Was ist Fensterfraß am Blatt?
Beim Fensterfraß wird ein Teil des Blattgewebes abgefressen, während eine dünne Blattschicht stehen bleibt. Dadurch wirkt die Stelle durchscheinend. Neben Raupen können auch andere Insektenlarven solche Schäden verursachen.
Was ist Skelettfraß?
Beim Skelettfraß werden größere Teile der Blattfläche gefressen, während stärkere Blattadern stehen bleiben. Das Blatt sieht danach fast wie ein Gerippe aus. Auch dieses Schadbild ist nicht ausschließlich auf Raupen beschränkt.

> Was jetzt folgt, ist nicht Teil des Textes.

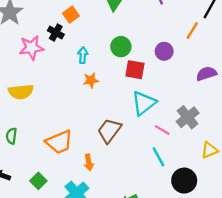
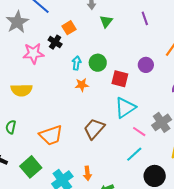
green circle: (121, 47) -> (98, 63), moved
cyan line: (158, 157) -> (134, 154), turned 72
orange arrow: (89, 162) -> (87, 173), moved
green square: (38, 181) -> (31, 167), size x1.5

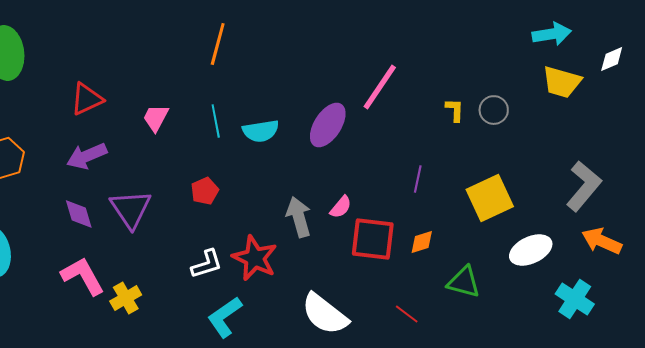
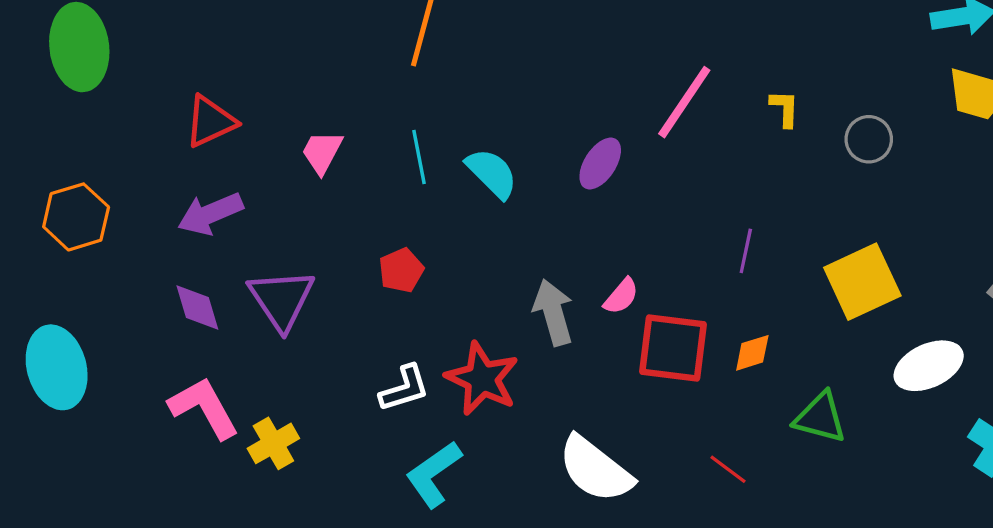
yellow L-shape: (455, 110) -> (785, 109), moved
purple ellipse: (328, 125) -> (600, 164), size x0.7
cyan semicircle: (261, 131) -> (492, 173), turned -126

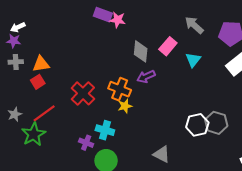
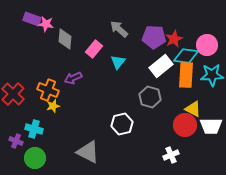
gray diamond: (141, 51) -> (65, 39), moved
gray hexagon: (216, 123) -> (150, 97), moved
gray triangle: (162, 154) -> (88, 152), size x1.4

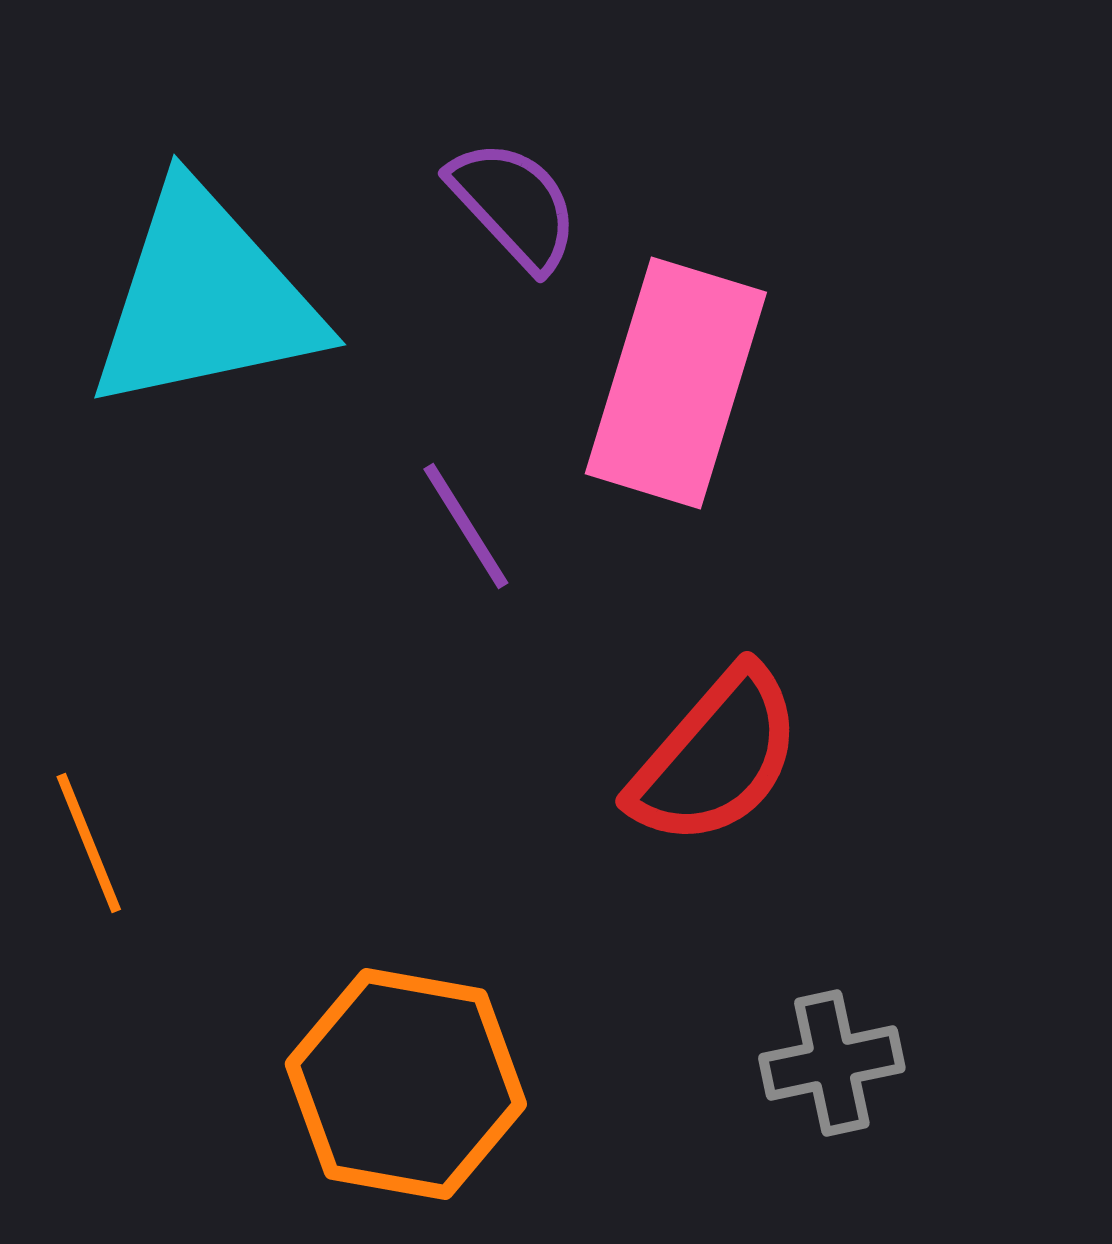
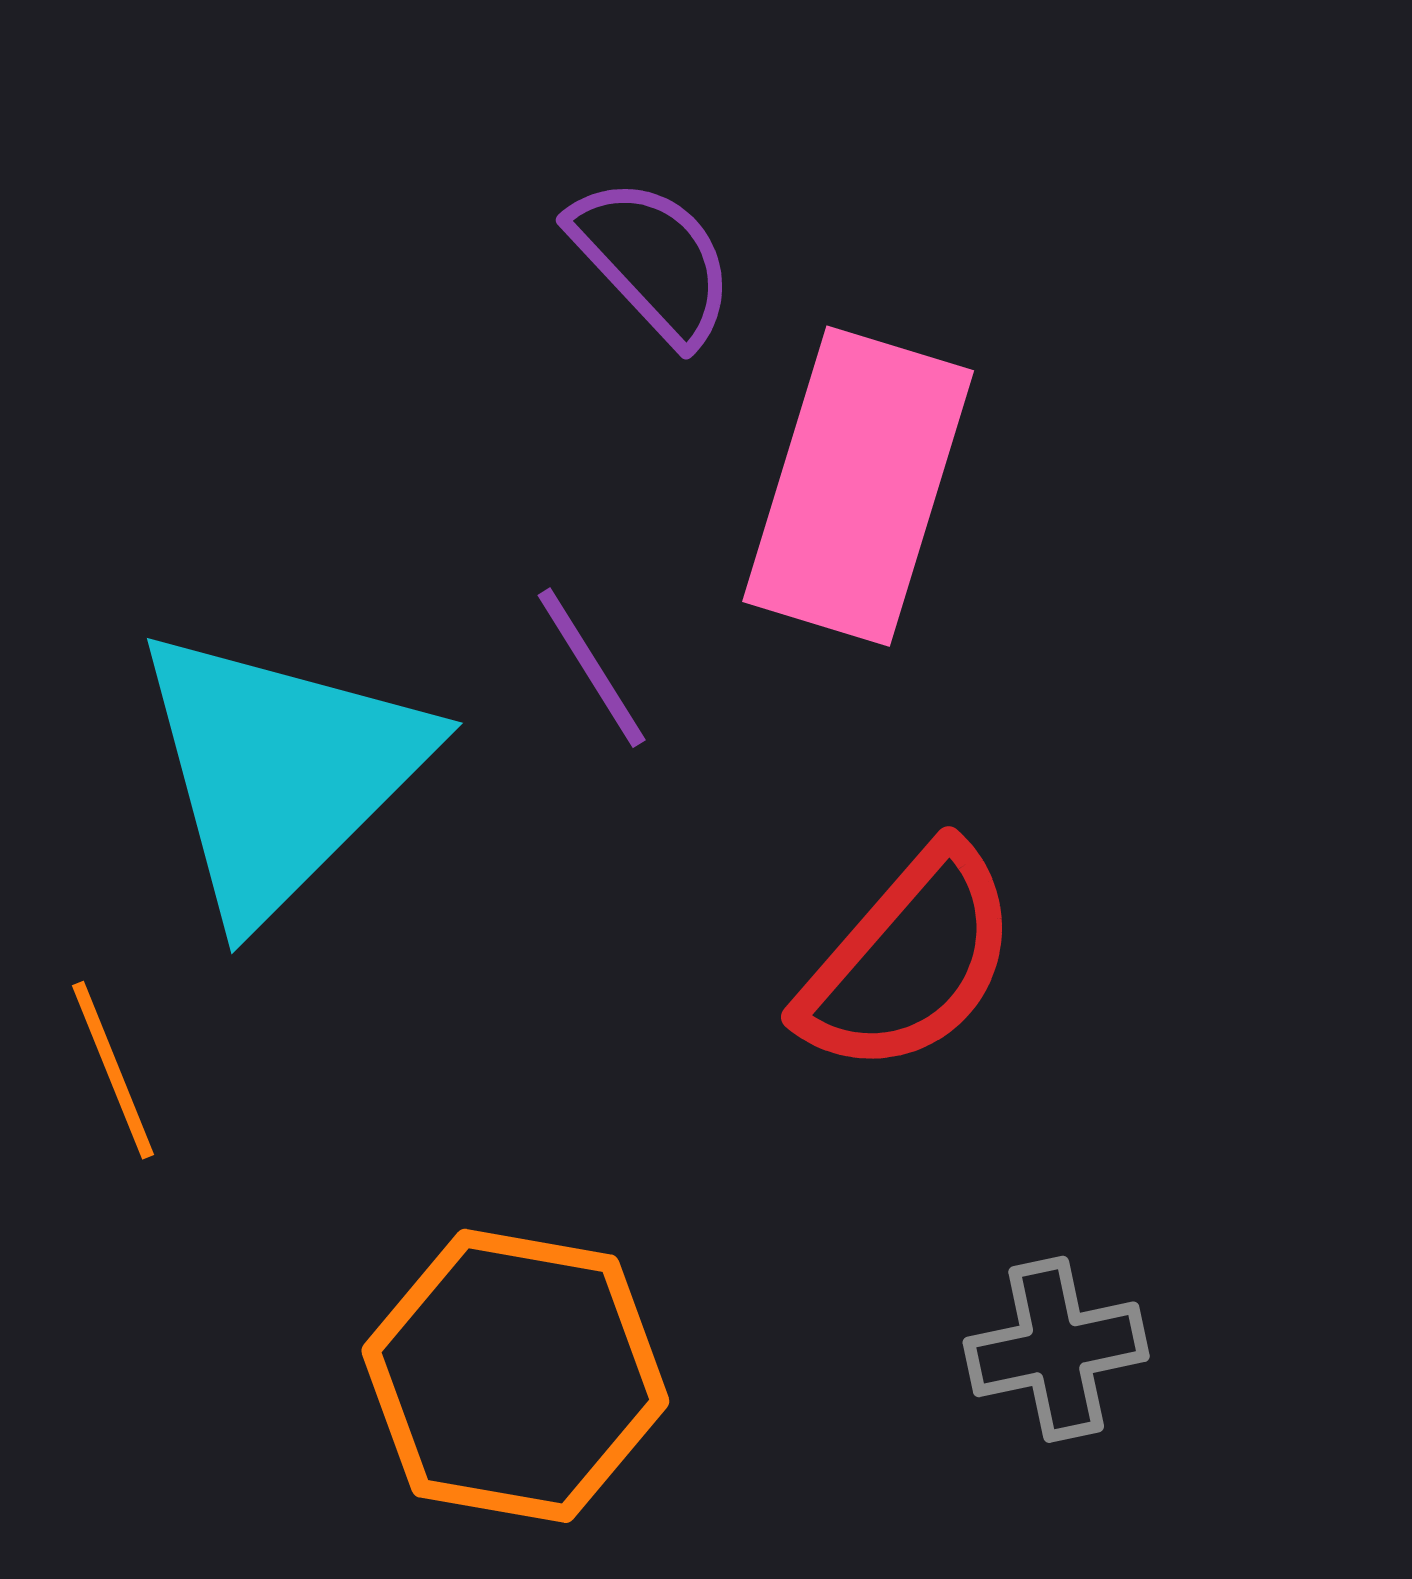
cyan triangle: (205, 299) -> (281, 772), moved, turned -33

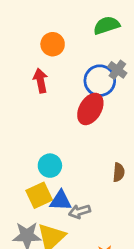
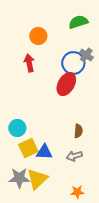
cyan circle: (50, 166) -> (17, 128), moved
brown semicircle: (119, 172) -> (78, 131), moved
gray arrow: (80, 211) -> (74, 156), moved

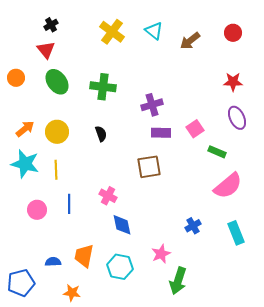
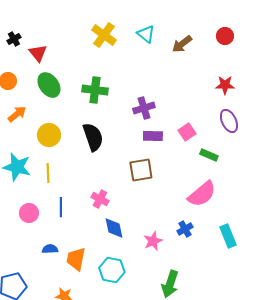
black cross: (51, 25) -> (14, 39), moved
orange arrow: (25, 129) -> (17, 114), moved
black semicircle: (101, 134) -> (93, 137), size x1.8
pink semicircle: (228, 186) -> (202, 194), moved
pink star: (161, 254) -> (153, 241), moved
blue semicircle: (53, 262) -> (50, 249), moved

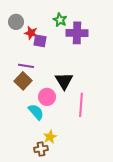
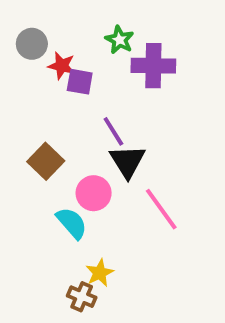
purple line: (26, 66) -> (113, 131), moved, turned 49
pink line: (81, 105) -> (161, 209), turned -40
brown cross: (41, 149) -> (82, 297), turned 32

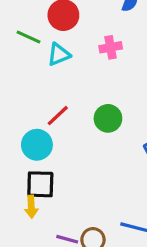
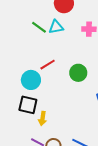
green line: (29, 37) -> (39, 27), moved
yellow arrow: (31, 207) -> (42, 118), moved

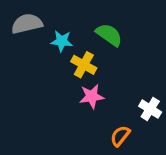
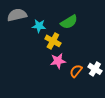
green semicircle: (109, 35) -> (69, 22), turned 114
orange semicircle: (120, 136) -> (76, 71), moved

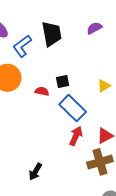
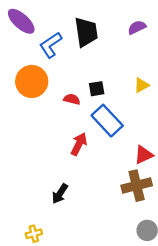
yellow triangle: (104, 86) -> (141, 85), moved
red arrow: (76, 136) -> (79, 144), moved

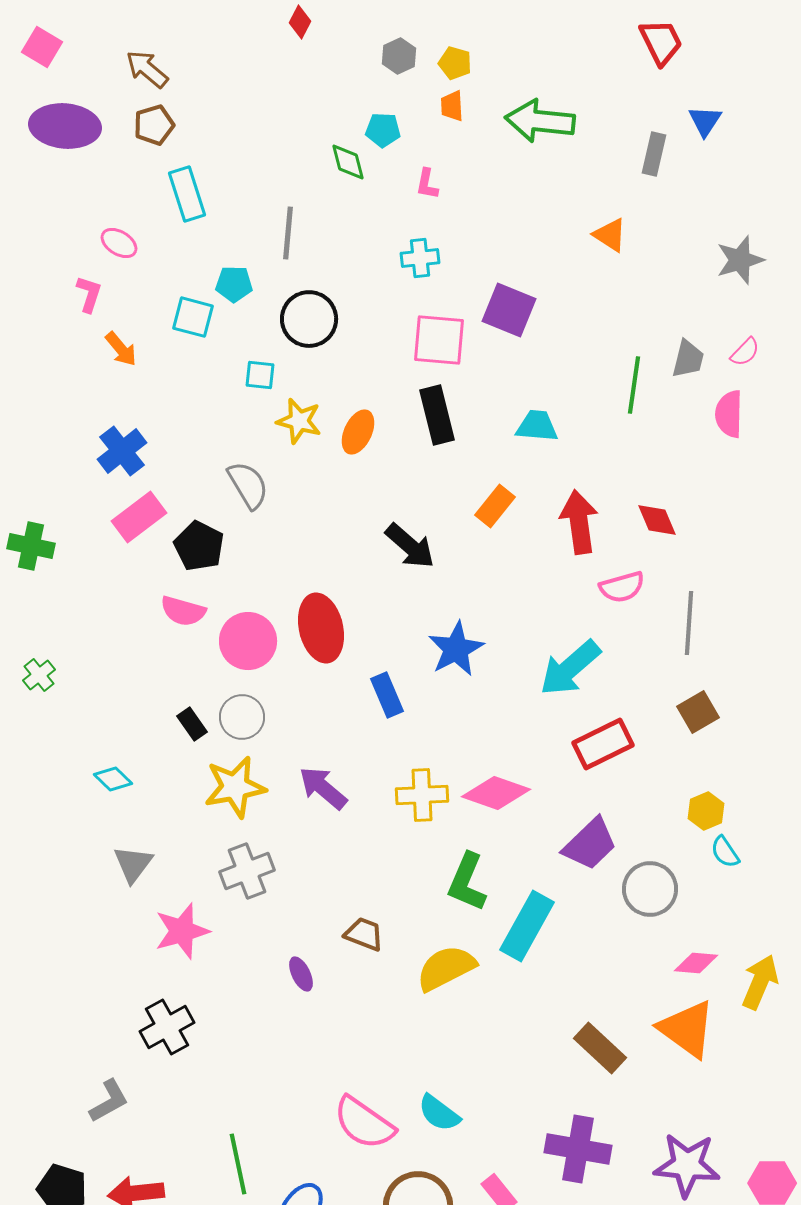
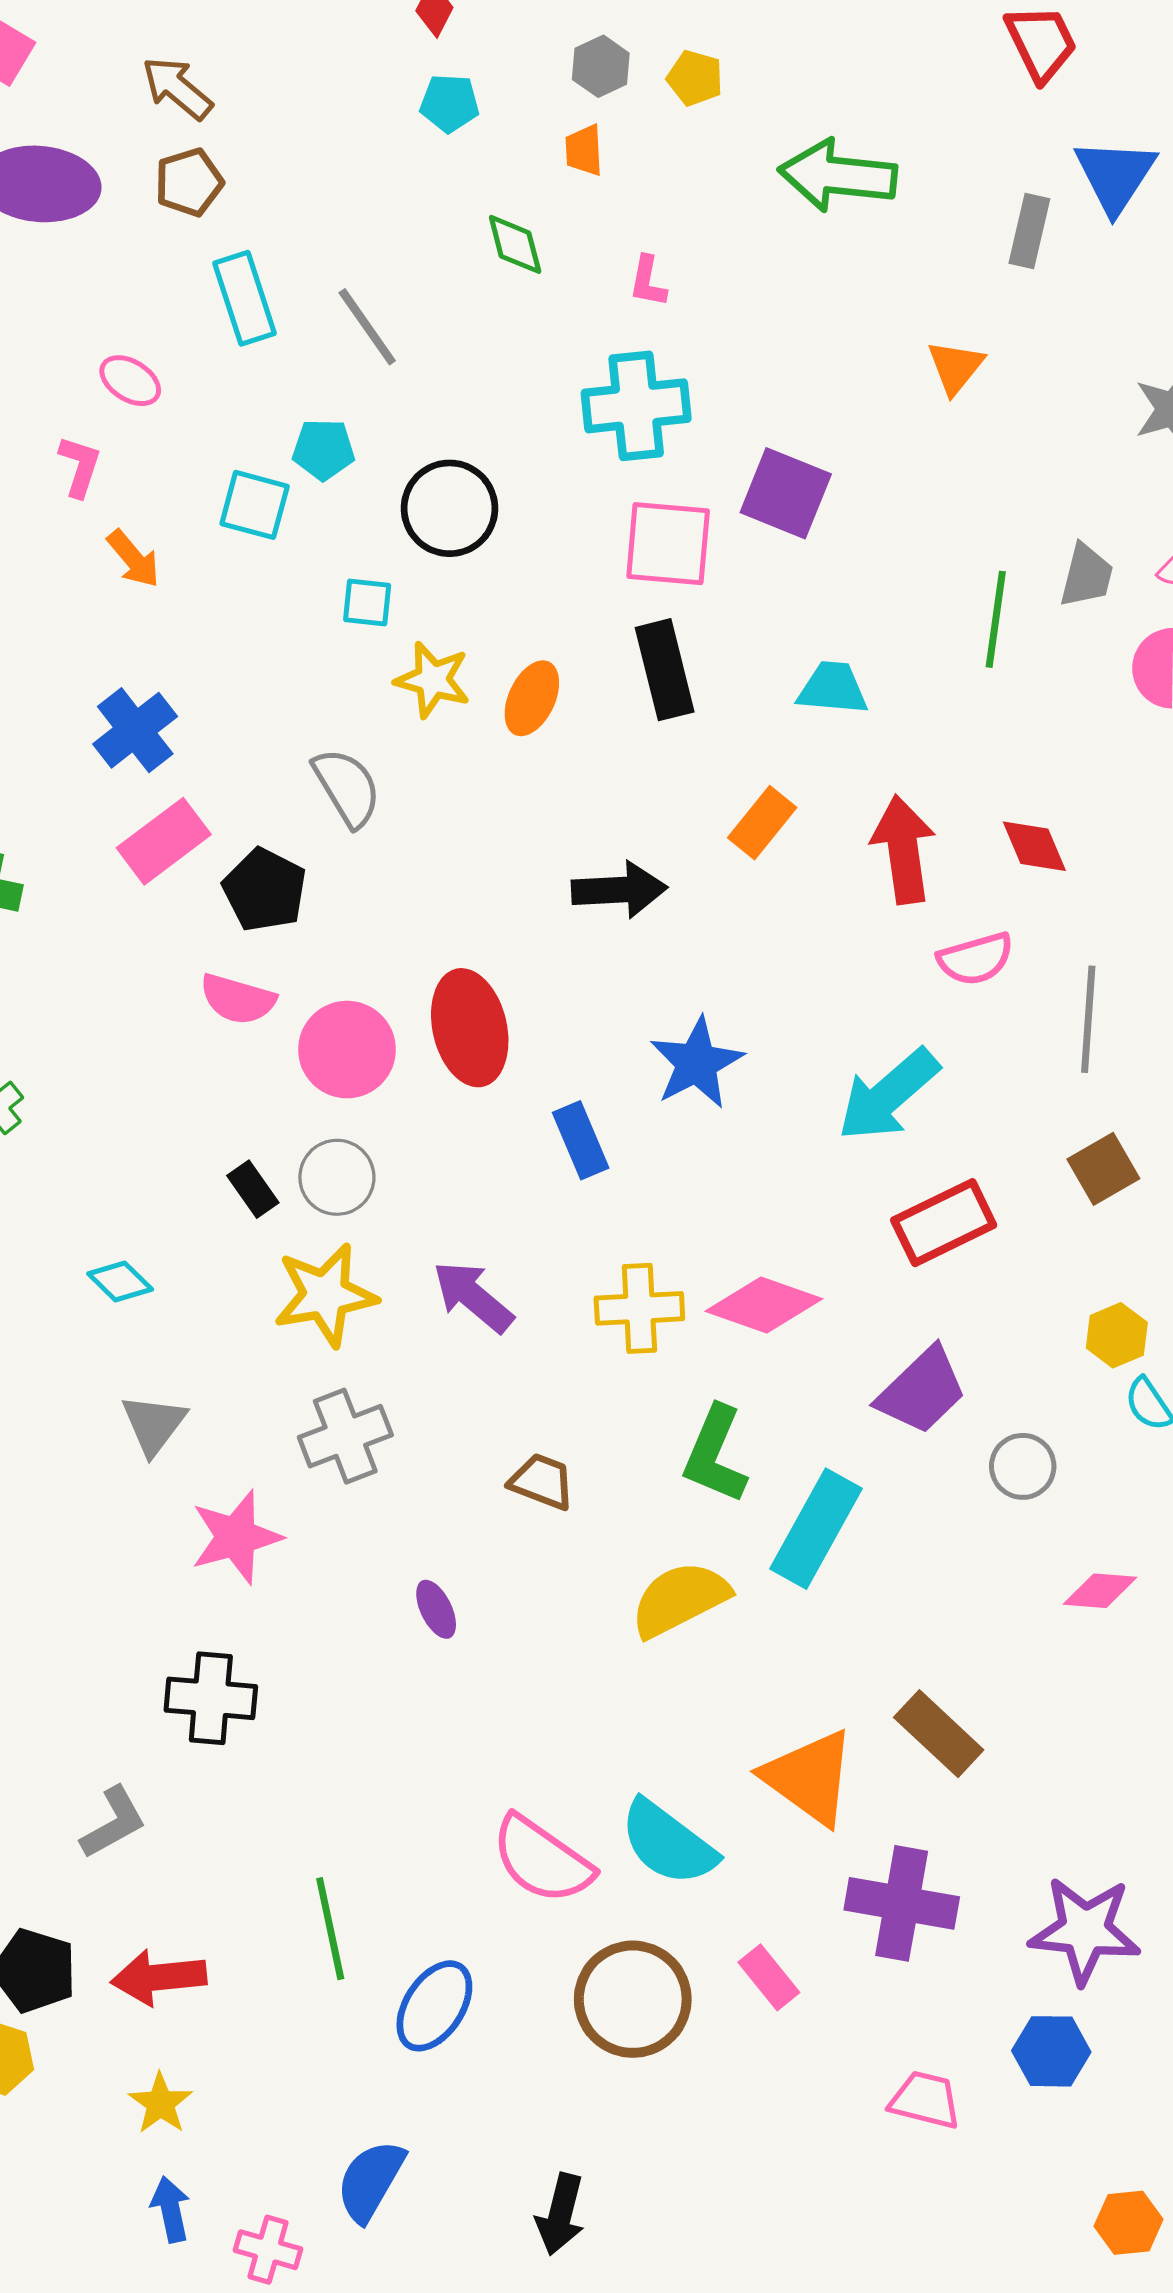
orange trapezoid: (452, 106) -> (584, 150), moved
blue triangle: (705, 121) -> (1115, 176), size x1.5
cyan pentagon: (383, 130) -> (450, 103), moved
gray line: (288, 233) -> (367, 327), moved, turned -40
orange triangle: (610, 235) -> (955, 367), turned 36
cyan cross: (420, 258) -> (636, 406), size x1.6
black arrow: (410, 546) -> (619, 890), turned -44
gray circle: (650, 889) -> (1023, 1466), size x0.7
brown trapezoid: (364, 934) -> (542, 1482), moved
black cross: (167, 1027) -> (211, 1698), turned 34
orange triangle: (687, 1029) -> (809, 1777), moved
cyan semicircle: (439, 1113) -> (668, 1843), size x1.4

Wie kann ich grüne Raupen bestimmen?
Nutze nicht nur die Farbe. Wichtiger sind Wirtspflanze, Fraßbild, Körperzeichnung, Behaarung, Gespinste und das Verhalten der Raupe. Viele völlig unterschiedliche Arten können grün gefärbt sein.
Wann sollte ich Raupen absammeln?
Wenn einzelne ungefährliche Raupen an einer deutlich geschädigten Pflanze sitzen, kann Absammeln ausreichen. Stark behaarte unbekannte Raupen und Raupen beziehungsweise Nester an Eichen solltest du dagegen nicht anfassen.
Was hilft gegen Raupen an Kohl?
Vorhandene Raupen und Eier können kontrolliert und entfernt werden. Für die Vorbeugung sind geeignete, dicht angebrachte Kulturschutznetze besonders hilfreich, weil sie die Eiablage der Falter verhindern beziehungsweise deutlich erschweren.
Sind Gespinste immer ein Zeichen für Raupen?
Nein. Verschiedene Tiere können Gespinste erzeugen. Am Buchsbaum sind Gespinste zusammen mit Fraß, Raupen und Kotkrümeln allerdings ein typischer Hinweis auf Buchsbaumzünsler.
Wann muss ich Raupen bekämpfen?
Vor allem bei stark zunehmendem Fraß, empfindlichen Jungpflanzen, erheblichem Blattverlust oder einem problematischen artspezifischen Befall. Einzelne Fraßstellen an einer kräftigen Pflanze können häufig toleriert werden.